Nurse educator is discussing facility protocol for tornados with staff. Which should nurse include in instructions? (Select all that apply.)
- A. Open doors to client rooms
- B. Place blankets over clients who are confined to beds
- C. Move beds away from windows
- D. Draw shades & close drapes
- E. Relocate ambulatory clients in hallways back to rooms
Correct Answer: B,C,D
Rationale: The correct answers are B, C, and D. Placing blankets over clients in beds provides protection from debris. Moving beds away from windows minimizes the risk of glass injuries. Drawing shades and closing drapes can prevent glass shards from entering the room. Opening doors to client rooms (A) is incorrect as it can create a draft and increase the risk of injury. Relocating ambulatory clients back to rooms (E) is unnecessary if they are safe in hallways. Choices F and G are not provided in the question. In summary, the correct instructions focus on protecting clients from debris and glass injuries during a tornado.
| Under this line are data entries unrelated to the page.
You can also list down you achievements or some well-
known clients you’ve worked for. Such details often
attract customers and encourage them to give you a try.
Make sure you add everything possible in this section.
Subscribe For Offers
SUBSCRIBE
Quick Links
Nurse talking to parents of school-age child who describe many issues that concern them. Which problem should nurse identify as priority for more assessment & intervention?
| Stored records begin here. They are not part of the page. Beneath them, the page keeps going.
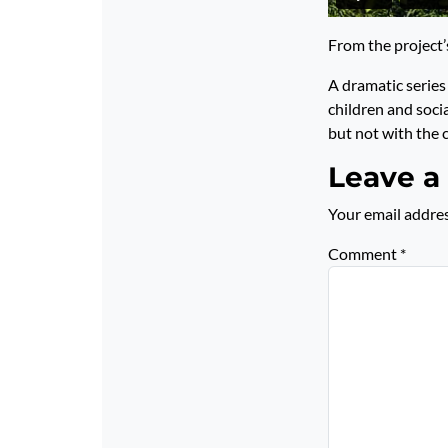
From the project
A dramatic series 
children and soci
but not with the c
Leave a
Your email addres
Comment
*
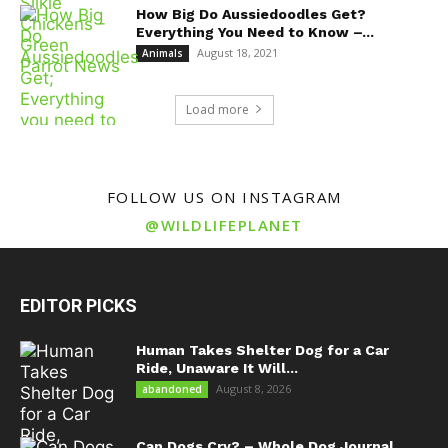
How Big Do Aussiedoodles Get?
Everything You Need to Know –...
August 18, 2021
Animals
Load more
FOLLOW US ON INSTAGRAM
@WILDLIFEPLANET
EDITOR PICKS
Human Takes Shelter Dog for a Car
Ride, Unaware It Will...
August 8, 2026
abandoned
Can Dogs Cry? – Whole Dog Journal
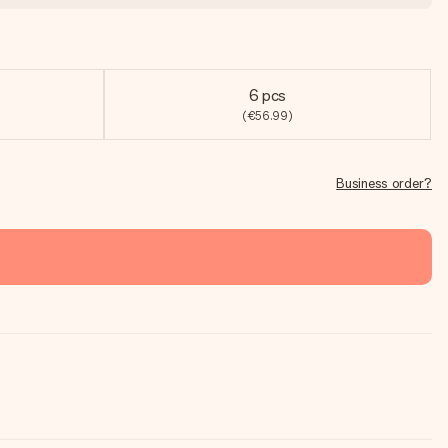
6 pcs
(€56.99)
Business order?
- A. He doesn't keep up with other kids in activities like running & jumping
- B. He keeps trying to find ways around household rules, he always wants to make deals with us
- C. We think he is trying too hard to excel in math just to get top grades in his class
- D. He is always afraid the kids at school will laugh at him because he likes to sing & write poems
Correct Answer: A
Rationale: The correct answer is A. The nurse should identify the child's inability to keep up with other kids in physical activities as the priority for more assessment and intervention. This is because physical activity is crucial for a child's overall development and well-being. The inability to participate in activities like running and jumping could indicate underlying physical health issues, developmental delays, or coordination problems that need to be addressed promptly to prevent further complications. Choices B, C, and D are not as critical as they focus on behavioral or academic concerns which may be important but do not pose an immediate risk to the child's health and well-being.
Nurse caring for 5 yo whose parents report she fears painful procedures, like shots. Which strategies should nurse use to try to help ease child's fear? (Select all that apply.)
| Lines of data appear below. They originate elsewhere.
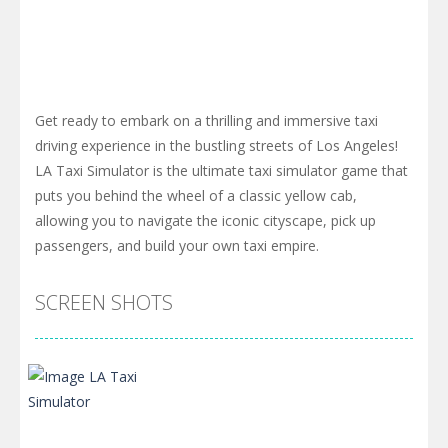
Get ready to embark on a thrilling and immersive taxi
driving experience in the bustling streets of Los Angeles!
LA Taxi Simulator is the ultimate taxi simulator game that
puts you behind the wheel of a classic yellow cab,
allowing you to navigate the iconic cityscape, pick up
passengers, and build your own taxi empire.
SCREEN SHOTS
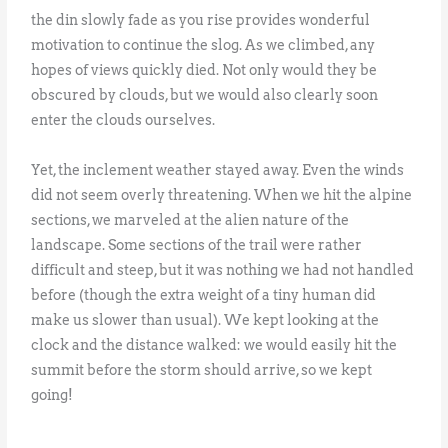
the din slowly fade as you rise provides wonderful
motivation to continue the slog. As we climbed, any
hopes of views quickly died. Not only would they be
obscured by clouds, but we would also clearly soon
enter the clouds ourselves.
Yet, the inclement weather stayed away. Even the winds
did not seem overly threatening. When we hit the alpine
sections, we marveled at the alien nature of the
landscape. Some sections of the trail were rather
difficult and steep, but it was nothing we had not handled
before (though the extra weight of a tiny human did
make us slower than usual). We kept looking at the
clock and the distance walked: we would easily hit the
summit before the storm should arrive, so we kept
going!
- A. Invite child to assist with mealtime activities
- B. Cluster invasive procedures whenever possible
- C. Assign caregivers with whom the child is familiar
- D. Have parents bring in favorite toy from home
- E. Engage child in pretend play with toy medical kit
Correct Answer: A,D,E
Rationale: Correct Answer: A, D, E
Rationale:
A: Inviting the child to assist with mealtime activities can help build trust and rapport, making the child more comfortable with the nurse.
D: Having parents bring in the child's favorite toy from home can provide comfort and distraction during procedures.
E: Engaging the child in pretend play with a toy medical kit can help familiarize the child with medical procedures in a non-threatening way.
Summary:
B: Clustering invasive procedures may not directly address the child's fear and can still be overwhelming.
C: Assigning caregivers familiar to the child may help in general care but may not directly address the fear of painful procedures.
F, G: No additional answer choices provided.